Con la presencia de BTS este miércoles, la Ciudad de México se consolida como una de las capitales mundiales del entretenimiento. Recibir a la banda más grande del planeta en Palacio Nacional coloca al Zócalo a la altura de escenarios icónicos como Times Square o Piccadilly Circus, donde la agrupación ha realizado eventos similares.
Este suceso abre la puerta a que más artistas de talle internacional consideren a México no solo para conciertos, sino para actos de vinculación cultural y social. La logística y la respuesta masiva del ARMY demuestran que el país está preparado para gestionar eventos de clase mundial con una infraestructura sólida y un público entregado.

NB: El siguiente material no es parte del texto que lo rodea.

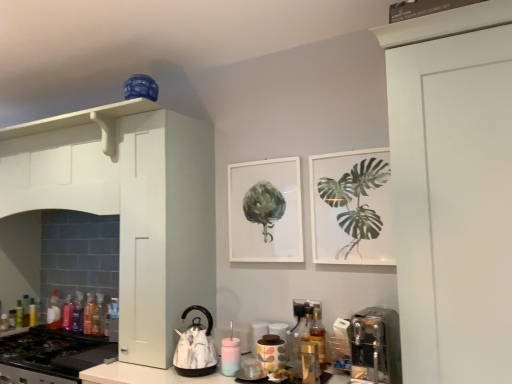 Question: Is satin silver coffee machine at lower right bigger or smaller than white matte cabinet at left?

Choices:
 (A) big
 (B) small

Answer: (B)

Question: From a real-world perspective, is satin silver coffee machine at lower right positioned above or below white matte cabinet at left?

Choices:
 (A) above
 (B) below

Answer: (B)

Question: Considering the real-world distances, which object is closest to the white glossy kettle at lower center, the third appliance from the right?

Choices:
 (A) translucent plastic bottle at lower left, which ranks as the 2th bottle in back-to-front order
 (B) translucent plastic bottle at lower left, which is the 5th bottle from back to front
 (C) green leafy plant at upper right
 (D) matte ceramic mug at center, arranged as the 2th appliance when viewed from the left
 (E) translucent glass bottle at lower center, which is the first bottle from right to left

Answer: (D)

Question: Estimate the real-world distances between objects in this image. Which object is farther from the translucent plastic bottle at lower left, the eighth bottle from the right?

Choices:
 (A) white matte cabinet at left
 (B) translucent plastic bottles at left, the fourth bottle when ordered from front to back
 (C) matte ceramic mug at center, the second appliance positioned from the right
 (D) matte white frame at center
 (E) matte ceramic jar at lower center, placed as the third appliance when sorted from left to right

Answer: (E) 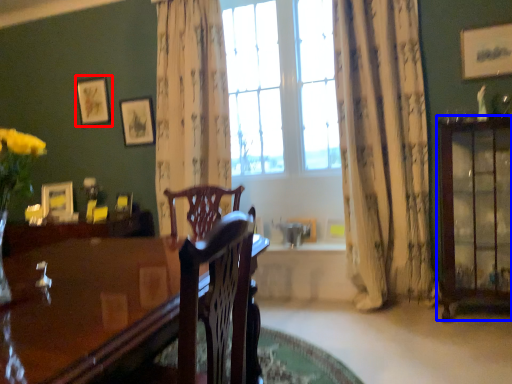 Question: Which object appears farthest to the camera in this image, picture frame (highlighted by a red box) or cabinetry (highlighted by a blue box)?

Choices:
 (A) picture frame
 (B) cabinetry

Answer: (A) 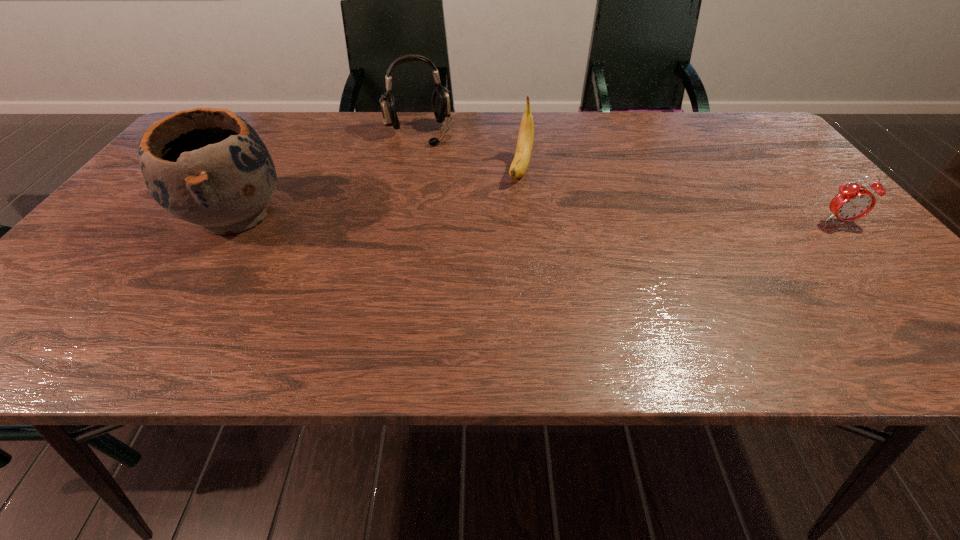 Identify the location of vacant region between the second shortest object and the farthest object. (469, 151).

Where is `free space between the third object from left to right and the headset`? This screenshot has height=540, width=960. free space between the third object from left to right and the headset is located at coordinates (469, 151).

Los ojos del mundo del K-pop están hoy sobre la CDMX. Medios de comunicación de Corea del Sur, Estados Unidos y Europa están cubriendo lo que sucede en Palacio Nacional, destacando la calidez del pueblo mexicano. Este es un hito que será recordado por años en la historia de los espectáculos en nuestro país.
A las 5:00 de la tarde, cuando el sol comience a bajar y las luces del Zócalo se enciendan, el grito de miles de personas le dirá a BTS que México es su hogar. Un final perfecto para una jornada que demuestra que, cuando se trata de música y juventud, no existen barreras imposibles de cruzar.